With all the stress and tension of the last two days, my body had enough. As soon as my head hit the pillow I was asleep and there wasn't anything in the world that could awaken me. I didn't wake up early like I had the previous morning, nor did I get up when my alarm went off which is why when I woke up at almost six in the morning. I had leaped out of bed in a sleepy haze and quickly fed the cats and loved them all. I then put my pup out for a potty break and then went right back to sleep. With no specific plans for the day, I was relaxed enough to sleep as much as my body needed and boy was I happy about that. My body felt heavy and sluggish. Every movement felt like it had a hundred pounds attached to it and my hands tingled every time my arms were shifted. My head alone felt like I was walking in a foggy forest with no real clear thoughts or understanding or even awareness of my surroundings. I continued to zone in and out of consciousness the entire morning and when my head cleared and I no longer was dizzy or sluggish, I realized I somehow moved to the couch with my dog.
I hate that about myself. I hate the fact that when I'm so exhausted or have so much pain, I become unaware of my actions or words. I call it my drunk tired and my angry tired because they affect my memory the most. When I'm drunk tired, I act like a complete child or so I have been told. My actions are never remembered and conversations are completely erased from my mind. It's quite frustrating to be quite honest and its also scary. My angry tiredness is almost like my drunk tired with the exception that my anger is uncontrollable and my actions are often loud and sometimes very violent. This type of tired hasn't occurred since I left my adopted home but I fear it constantly. All of this is why when I realized I was not in my room, I became quite angry and irritable with myself.
The rest of my day passed by without a hitch. I watched tv most of the day and napped in and out as well. It wasn't until dinner time that things started to happen.
My bestie phoned me to ask if she could use my address in order to get a few things because she lives in an apartment complex (it is a pain to deal with packages in an apartment complex and she didn't have anywhere else to send it). Of course, I said yes and then I panicked. I realized I hadn't pulled the meat from the freezer to make my dinner and the only protein in the fridge was eggs. I hate eggs. I literally ate eggs every single day for almost six years because my adoptive mother hated meat and refused to buy other groceries. She believes in beans, cheese, and eggs as sources of protein but sadly for me, my body hated beans and dairy so eggs were my only option. I really didn't want to make eggs....uggghhhhh egggggssss. But then my bestie commented that I could make french toast. I swear she had a halo over her head at that moment. Well, until I remembered I didn't have milk and began panicking again. Of course being my bestie, she reminded me that I didn't need milk to make french toast. She was right and so my journey began.

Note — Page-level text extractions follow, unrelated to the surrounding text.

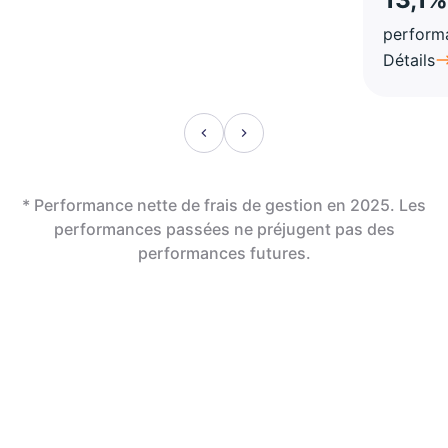
perform
Détails
* Performance nette de frais de gestion en 2025. Les
performances passées ne préjugent pas des
performances futures.
En assurance vie,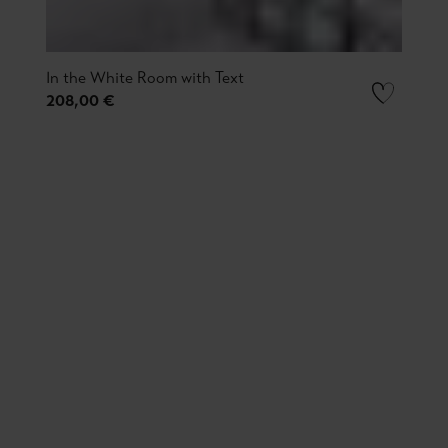
In the White Room with Text
208,00 €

I threw together the ingredients for french toast without looking at a recipe for the first time in my life. It was then that I realized I needed more than just french toast for dinner so I started cooking some potato slices and fried a couple of eggs. The result was absolutely delicious and I was extremely proud of myself for making myself eat. My original plan before my bestie chimed in was to just eat a bowl of fruit but I am so glad that I made a real meal.
But then the real trouble began. Kate was driving me up a wall. Every time I turned around she was getting into the cat food or running in front of me as I tried to walk. My irritation was put to the max when she peed on the carpet in the living room after just having had a potty break. To make matters worse, she wasn't the only one driving me insane. The kittens were just as bad. They were literally everywhere! On the stove, in the sink, under my feet. I wanted to tear my hair out of my head so badly at that point it was insane. Luckily, my biological mother called me at six and helped me fuel that frustration out just a little bit and motivated me just enough to actually start cleaning. I cleaned my bathroom, the kitchen and even did laundry all while on the phone with her. Ugghhh and then the pain in my side (its a specific pain that indicates I still have a kidney stone) started up again making it extremely painful to move.
Nevertheless, I played with Kate, fed the cats again and am finally ready to return to slumber and start tomorrow anew.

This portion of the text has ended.